[YOUR TASK] Scan the records below for the line with "2025年端午档电影新片总票房突破1亿" and the line with "avea nevoie, protejând", and retype that range exactly, both ends included, pictures excepted.

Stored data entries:
▼▼▼
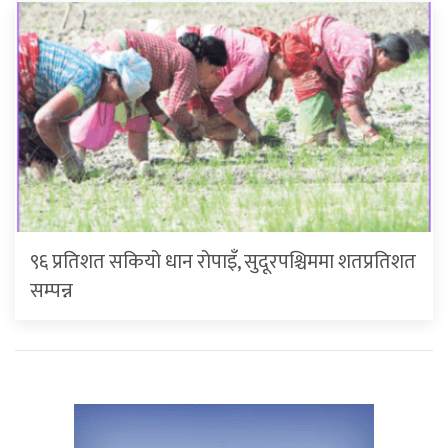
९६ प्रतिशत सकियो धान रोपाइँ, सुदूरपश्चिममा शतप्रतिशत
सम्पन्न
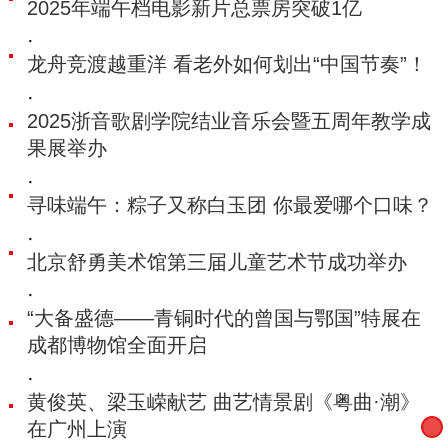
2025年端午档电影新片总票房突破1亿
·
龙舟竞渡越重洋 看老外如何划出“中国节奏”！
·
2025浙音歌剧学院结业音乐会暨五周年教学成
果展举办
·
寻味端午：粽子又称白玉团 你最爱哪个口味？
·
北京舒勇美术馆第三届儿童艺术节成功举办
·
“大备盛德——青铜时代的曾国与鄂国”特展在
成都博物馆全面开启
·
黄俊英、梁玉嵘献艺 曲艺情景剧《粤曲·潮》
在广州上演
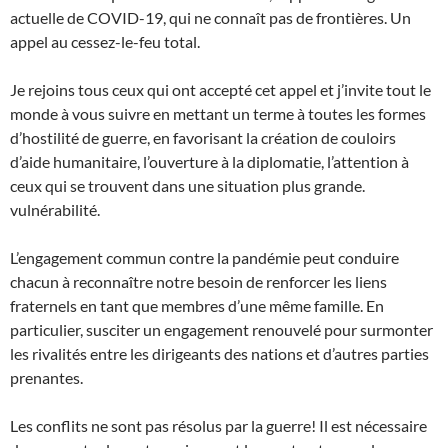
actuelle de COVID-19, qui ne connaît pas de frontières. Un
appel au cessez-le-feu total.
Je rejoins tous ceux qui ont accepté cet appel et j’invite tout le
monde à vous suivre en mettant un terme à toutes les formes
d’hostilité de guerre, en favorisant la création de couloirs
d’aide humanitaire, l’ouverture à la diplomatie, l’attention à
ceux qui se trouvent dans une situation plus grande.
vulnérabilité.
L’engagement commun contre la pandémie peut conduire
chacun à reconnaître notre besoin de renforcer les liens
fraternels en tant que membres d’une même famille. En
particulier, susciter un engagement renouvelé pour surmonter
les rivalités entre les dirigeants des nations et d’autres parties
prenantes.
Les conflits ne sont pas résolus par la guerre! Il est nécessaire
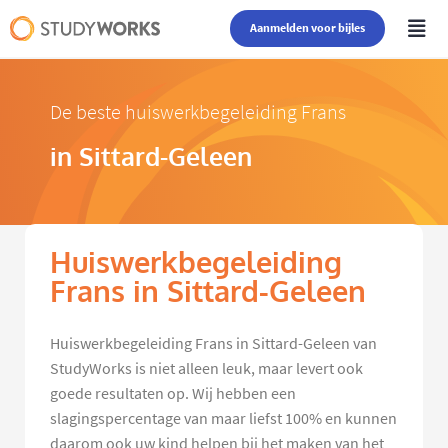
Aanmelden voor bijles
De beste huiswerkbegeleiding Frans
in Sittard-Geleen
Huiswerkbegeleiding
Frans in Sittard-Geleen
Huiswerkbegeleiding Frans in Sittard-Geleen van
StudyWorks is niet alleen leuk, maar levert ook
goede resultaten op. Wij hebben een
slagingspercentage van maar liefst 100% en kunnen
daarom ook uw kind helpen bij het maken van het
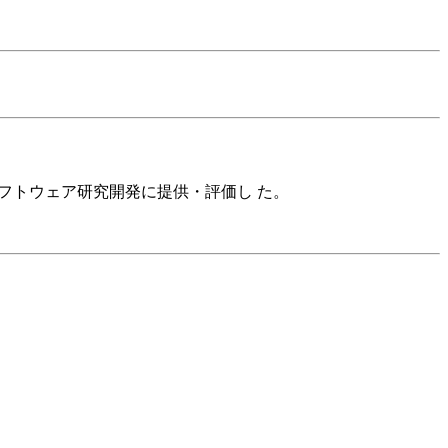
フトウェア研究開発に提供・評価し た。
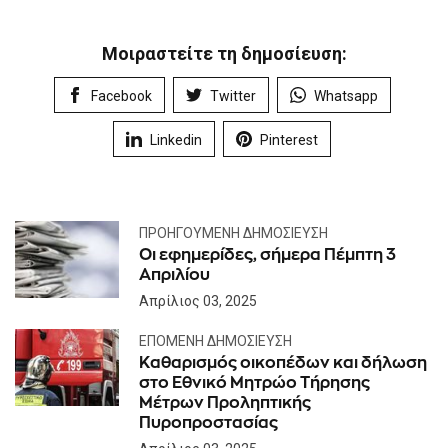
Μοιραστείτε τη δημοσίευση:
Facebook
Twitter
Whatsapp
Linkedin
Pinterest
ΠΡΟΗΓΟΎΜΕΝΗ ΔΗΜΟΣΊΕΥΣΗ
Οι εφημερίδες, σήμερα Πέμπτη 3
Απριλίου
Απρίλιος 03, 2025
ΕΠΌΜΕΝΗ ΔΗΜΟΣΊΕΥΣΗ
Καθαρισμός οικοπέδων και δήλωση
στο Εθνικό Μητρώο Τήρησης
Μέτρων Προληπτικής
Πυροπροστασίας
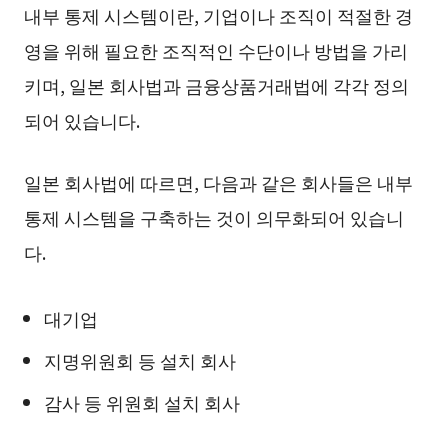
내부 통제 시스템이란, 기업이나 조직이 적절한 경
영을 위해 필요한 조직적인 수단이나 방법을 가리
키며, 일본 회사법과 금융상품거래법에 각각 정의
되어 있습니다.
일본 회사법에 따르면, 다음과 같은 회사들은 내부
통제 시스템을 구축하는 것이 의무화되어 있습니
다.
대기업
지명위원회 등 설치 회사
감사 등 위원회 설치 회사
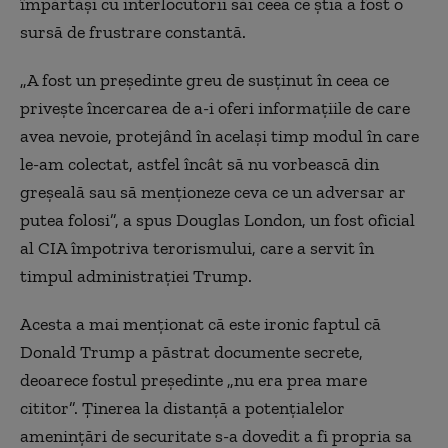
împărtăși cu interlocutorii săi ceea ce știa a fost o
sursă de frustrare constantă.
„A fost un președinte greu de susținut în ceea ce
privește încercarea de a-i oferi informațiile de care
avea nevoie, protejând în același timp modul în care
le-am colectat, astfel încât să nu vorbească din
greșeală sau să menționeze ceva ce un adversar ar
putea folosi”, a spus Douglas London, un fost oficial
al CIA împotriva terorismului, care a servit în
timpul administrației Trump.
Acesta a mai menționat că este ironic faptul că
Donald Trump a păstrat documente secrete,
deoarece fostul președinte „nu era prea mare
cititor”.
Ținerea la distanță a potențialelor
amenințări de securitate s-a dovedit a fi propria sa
▲▲▲
[REPLY TO THE TASK]
2025年端午档电影新片总票房突破1亿
·
龙舟竞渡越重洋 看老外如何划出“中国节奏”！
·
2025浙音歌剧学院结业音乐会暨五周年教学成
果展举办
·
寻味端午：粽子又称白玉团 你最爱哪个口味？
·
北京舒勇美术馆第三届儿童艺术节成功举办
·
“大备盛德——青铜时代的曾国与鄂国”特展在
成都博物馆全面开启
·
黄俊英、梁玉嵘献艺 曲艺情景剧《粤曲·潮》
在广州上演
actuelle de COVID-19, qui ne connaît pas de frontières. Un
appel au cessez-le-feu total.
Je rejoins tous ceux qui ont accepté cet appel et j’invite tout le
monde à vous suivre en mettant un terme à toutes les formes
d’hostilité de guerre, en favorisant la création de couloirs
d’aide humanitaire, l’ouverture à la diplomatie, l’attention à
ceux qui se trouvent dans une situation plus grande.
vulnérabilité.
L’engagement commun contre la pandémie peut conduire
chacun à reconnaître notre besoin de renforcer les liens
fraternels en tant que membres d’une même famille. En
particulier, susciter un engagement renouvelé pour surmonter
les rivalités entre les dirigeants des nations et d’autres parties
prenantes.
Les conflits ne sont pas résolus par la guerre! Il est nécessaire
Aanmelden voor bijles
De beste huiswerkbegeleiding Frans
in Sittard-Geleen
Huiswerkbegeleiding
Frans in Sittard-Geleen
Huiswerkbegeleiding Frans in Sittard-Geleen van
StudyWorks is niet alleen leuk, maar levert ook
goede resultaten op. Wij hebben een
slagingspercentage van maar liefst 100% en kunnen
daarom ook uw kind helpen bij het maken van het
フトウェア研究開発に提供・評価し た。
Μοιραστείτε τη δημοσίευση:
Facebook
Twitter
Whatsapp
Linkedin
Pinterest
ΠΡΟΗΓΟΎΜΕΝΗ ΔΗΜΟΣΊΕΥΣΗ
Οι εφημερίδες, σήμερα Πέμπτη 3
Απριλίου
Απρίλιος 03, 2025
ΕΠΌΜΕΝΗ ΔΗΜΟΣΊΕΥΣΗ
Καθαρισμός οικοπέδων και δήλωση
στο Εθνικό Μητρώο Τήρησης
Μέτρων Προληπτικής
Πυροπροστασίας
내부 통제 시스템이란, 기업이나 조직이 적절한 경
영을 위해 필요한 조직적인 수단이나 방법을 가리
키며, 일본 회사법과 금융상품거래법에 각각 정의
되어 있습니다.
일본 회사법에 따르면, 다음과 같은 회사들은 내부
통제 시스템을 구축하는 것이 의무화되어 있습니
다.
대기업
지명위원회 등 설치 회사
감사 등 위원회 설치 회사
împărtăși cu interlocutorii săi ceea ce știa a fost o
sursă de frustrare constantă.
„A fost un președinte greu de susținut în ceea ce
privește încercarea de a-i oferi informațiile de care
avea nevoie, protejând în același timp modul în care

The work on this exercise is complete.